Disorder and waves have an uneasy relationship. In everyday life, a muddy room muffles sound and makes it hard for a whisper to travel. In quantum materials, randomness can trap electrons, a phenomenon known as Anderson localization. For a long time, physicists have understood that in one- and two-dimensional systems, any amount of uncorrelated disorder tends to localize waves. In three dimensions, a mobility edge can separate localized states from extended ones, with a localization length that diverges near the transition. The story grows richer when the landscape isn’t strictly Hermitian (the standard assumption where energy is real and probabilities conserve) or when the disorder is quasiperiodic, a nearly-but-not-quite repeating pattern. The new work in this paper pushes the frontier by placing a non-Hermitian, quasiperiodic potential onto a highly special one-dimensional lattice called a flat-band lattice, and then tracking how localization behaves in the complex energy plane. The result isn’t just a nuance; it’s a reimagining of how localized and extended waves can organize themselves when gain, loss, and unusual band structure interact.
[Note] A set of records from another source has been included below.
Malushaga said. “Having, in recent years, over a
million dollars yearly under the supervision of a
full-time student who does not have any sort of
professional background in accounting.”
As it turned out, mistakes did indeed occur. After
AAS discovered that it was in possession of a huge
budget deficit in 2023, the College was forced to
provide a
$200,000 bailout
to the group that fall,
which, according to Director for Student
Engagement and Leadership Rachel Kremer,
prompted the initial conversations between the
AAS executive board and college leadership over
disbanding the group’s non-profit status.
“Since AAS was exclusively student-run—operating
The study, conducted by researchers affiliated with Guangzhou University and South China Normal University in China, led by Yi-Cai Zhang (with colleagues Guang-Xin Pang, Zhi Li, Shan-Zhong Li, Yan-Yang Zhang, and Jun-Feng Liu), maps the exact boundaries between localized and extended states in a complex energy landscape. In other words, they don’t just say where localization happens; they show the precise geometry of where extended states live in the complex plane, and how those regions rearrange when non-Hermiticity enters the game. The terms “mobility edges,” “mobility lines,” and “mobility rings” become literal shapes in the math, and the shapes tell a vivid story about how quantum states traverse disordered, non-conservative worlds.
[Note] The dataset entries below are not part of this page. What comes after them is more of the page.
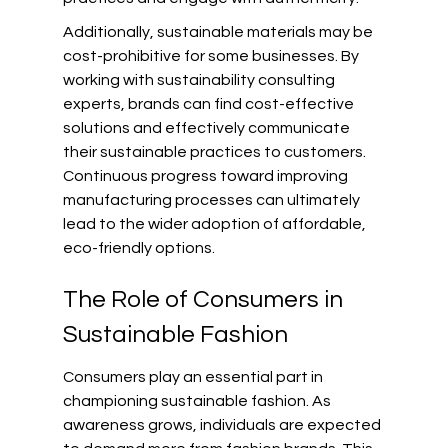
Additionally, sustainable materials may be 
cost-prohibitive for some businesses. By 
working with sustainability consulting 
experts, brands can find cost-effective 
solutions and effectively communicate 
their sustainable practices to customers. 
Continuous progress toward improving 
manufacturing processes can ultimately 
lead to the wider adoption of affordable, 
eco-friendly options.
The Role of Consumers in 
Sustainable Fashion
Consumers play an essential part in 
championing sustainable fashion. As 
awareness grows, individuals are expected 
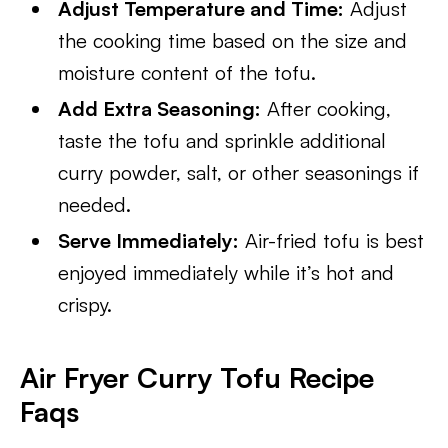
Adjust Temperature and Time:
Adjust
the cooking time based on the size and
moisture content of the tofu.
Add Extra Seasoning:
After cooking,
taste the tofu and sprinkle additional
curry powder, salt, or other seasonings if
needed.
Serve Immediately:
Air-fried tofu is best
enjoyed immediately while it’s hot and
crispy.
Air Fryer Curry Tofu Recipe
Faqs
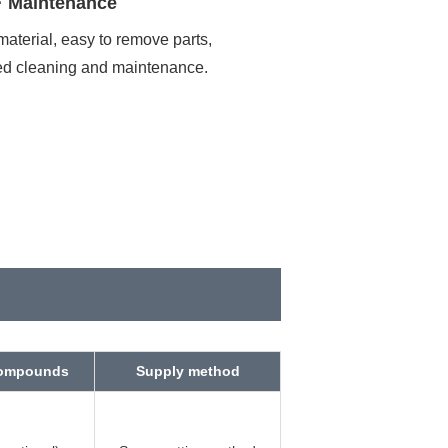
· Maintenance
material, easy to remove parts,
ed cleaning and maintenance.
uired
compounds
Supply method
ore sending.
yRequired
To situate the drama, think of a lattice that’s not just a simple line of atoms but a compact three-site motif—a capital A, B, and C—that fuses two diamonds into a flat, energy-flat plateau in the middle of its spectrum. In such a flat-band lattice, there’s a unique opportunity: localization can coexist with extended states in striking ways, and the transitions between these kinds of states can be triggered not only by how strong the disorder is, but by how the potential bends and twists in a non-Hermitian, quasiperiodic landscape. The researchers ask a bold question: what happens to the classic idea of critical states—those delicate, patchwork states sitting between localization and extension—when the potential is non-Hermitian? The answer unfolds with elegance and a touch of mathematical artistry.
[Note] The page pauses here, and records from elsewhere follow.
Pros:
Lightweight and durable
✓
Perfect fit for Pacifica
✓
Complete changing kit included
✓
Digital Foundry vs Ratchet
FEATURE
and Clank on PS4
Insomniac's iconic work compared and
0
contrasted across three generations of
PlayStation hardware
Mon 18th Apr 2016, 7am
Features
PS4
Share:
Behind the science, the paper grounds its analysis in a lattice model built from three sublattices (A, B, C) arranged as two intersecting diamond lattices. When the on-site potential vanishes, the model reveals three energy bands: a lower band, a middle flat band at zero energy, and an upper band. The flat band is the stage where localization physics can play out in surprising ways, because the dispersionless middle band allows localized and extended states to mingle in nontrivial fashions. Introducing a non-Hermitian, quasiperiodic on-site potential—one that carries both a real phase and an imaginary component—acts like a breeze stirring the sea of states. What follows is a precise, almost geometric map of where waves can roam freely and where they must be confined, with the added twist that those boundaries live in a complex energy plane. The work’s authors—Pang, Li, Li, Zhang, Liu, and Zhang—are backed by several Chinese institutions and led by Yi-Cai Zhang in this distinctive foray into non-Hermitian flat-band physics.